Sometimes, the simplest, freshest ingredients make the most satisfying meals, and this was one of those cases. As my carb budget allowed, I added a small glass of peppery Zinfandel wine that complemented the grilled Italian sausages with sweet peppers and onion perfectly. Don’t let anyone tell you that eating low carb, high fat has to be boring or complicated, nor that you have to give up enjoyable, delicious food for good health. These tired paradigms need to be put to rest, one meal at a time!
What are some of your favorite keto-friendly farmer’s market finds? We’d love to hear from you in the comments section.
Grilled Italian Sausages with Sweet Peppers and Onion
Author: Laura Mack
Recipe type: Main
Prep time: 10 mins
Cook time: 20 mins
Total time: 30 mins
Hot off the grill, these juicy, slightly spicy Italian sausages with tender, smoky-sweet peppers and onion will have your mouth watering in anticipation. High-quality ingredients, fresh from the farmer's market, make a delicious low carb meal in less than 30 minutes!
1 pound Italian sausages, raw, sweet or spicy (no added sugars or fillers)
1 medium sweet onion
1 large green bell pepper
1½ large red bell pepper
1 tablespoon avocado oil, divided
sea salt and freshly ground black pepper
- Preheat your grill over high heat while you prep the sausage and vegetables.

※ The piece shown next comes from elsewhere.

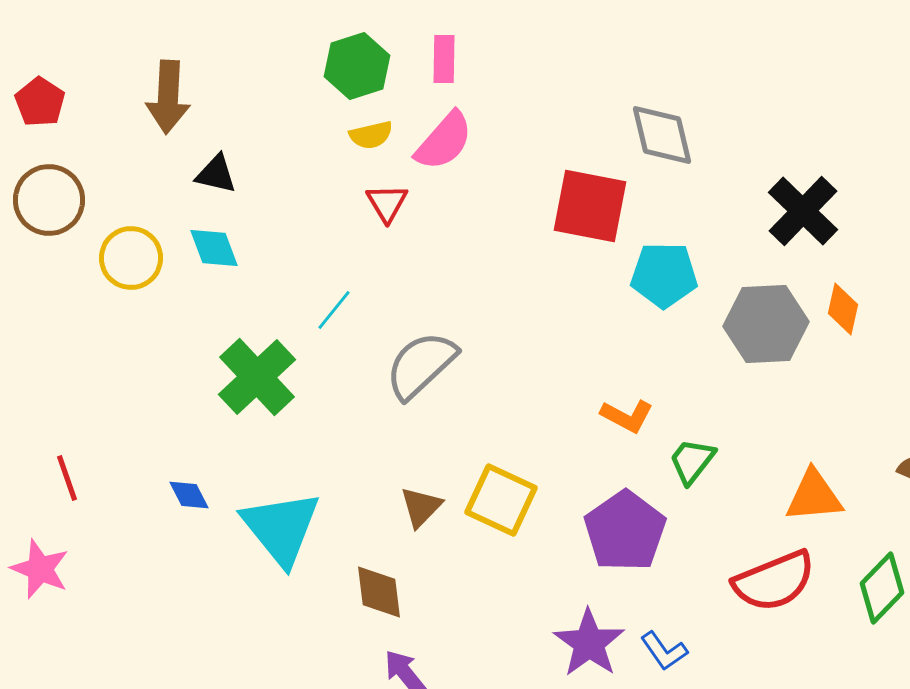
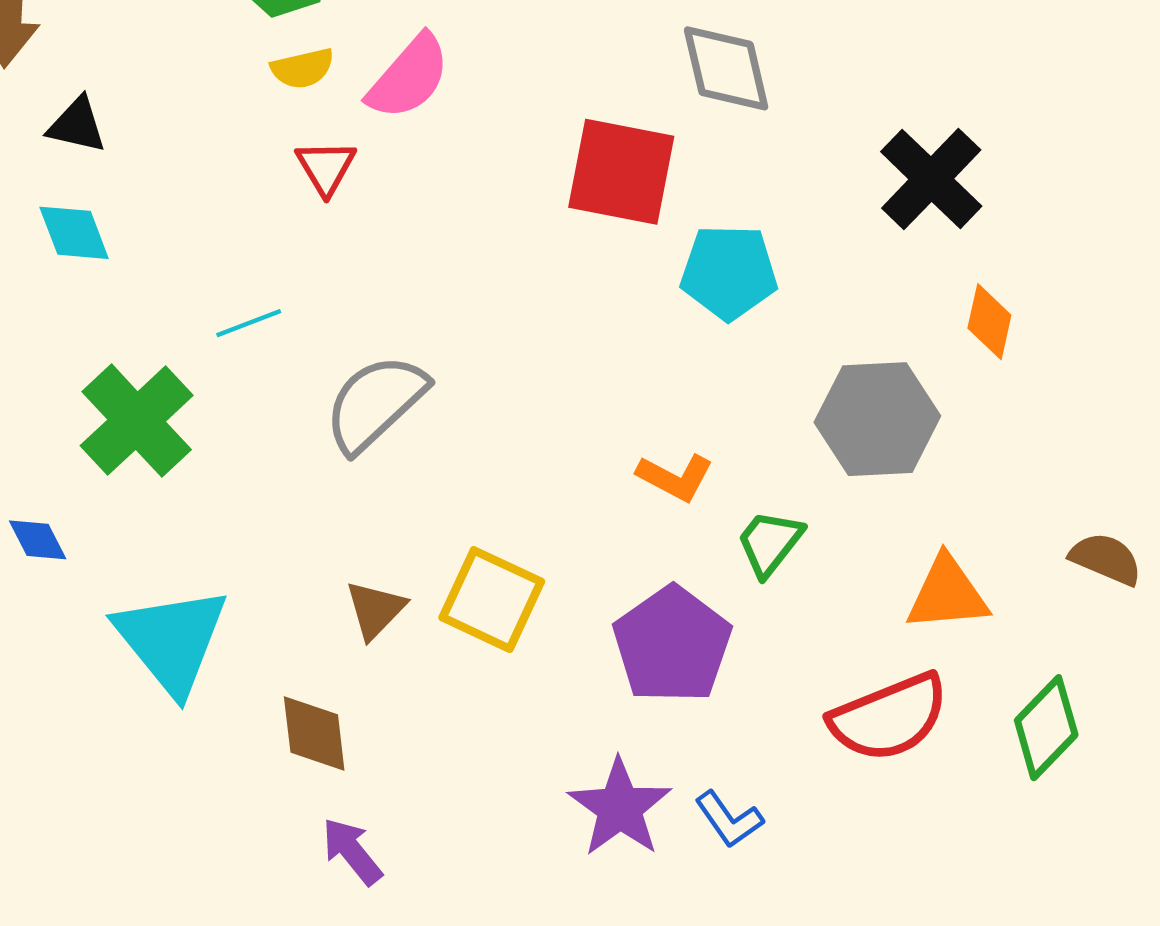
cyan line: (334, 310) -> (249, 323), turned 30
gray hexagon: (766, 324) -> (877, 419), moved
blue diamond: (189, 495) -> (38, 540), moved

- Place the sausages in a single layer on a large sheet of heavy-duty foil. Wrap snugly and fold the edges of the foil to crimp. Set packet aside.
- Rinse the peppers, slice in half lengthwise, and remove stems and seeds. Peel the onion and trim the ends to create a flat surface before inserting three bamboo skewers, evenly spaced. Slice the onion between the skewers. This will give you three thick slices of onion, each held together with a skewer.
- Brush the vegetables with 2 teaspoons of avocado oil and season with salt and pepper. Place the grill topper on the preheated grill for 2 to 3 minutes. Using tongs, arrange the peppers and onion on the pan. Close the lid and grill each side for about 5 minutes to develop some charring and blisters.
- Transfer the vegetables to a cutting board to cool slightly. Place the foil packet of sausages on the grill to partially cook by steaming. Close the lid to keep the temperature up and let the sausages cook for about 4 minutes before turning and repeating on the other side.
- While the sausages are par-cooking, slice peppers into strips. Remove the skewers from the onion slices and cut slices crosswise to separate into strips. Spread the vegetables out on a small (quarter-size) sheet pan greased with the remaining 1 teaspoon of avocado oil.
- Remove the grill topper pan (carefully!), unwrap the sausages from the foil, and place them on one side of the grill. Lay the small sheet pan on the other side of the grill, close the lid, and let everything develop more color, and finish cooking, turning the sausages and stirring the peppers and onion every few minutes to keep them from burning.
- Serve immediately. Leftovers can be kept, tightly covered, for up to 5 days in the refrigerator, or up to 6 months in the freezer.
Nutritional info* per serving: 477 cal, 39.4 g total fat (79%), 12.6g total carbs, 2.7 g fiber, 9.9 g net carbs, and 17.8 g protein.
*I use Living Cookbook 2015, along with package information and data from www.nutritiondata.self.com, to calculate the nutritional information for my recipes. Thus, I can make no guarantees as to the accuracy.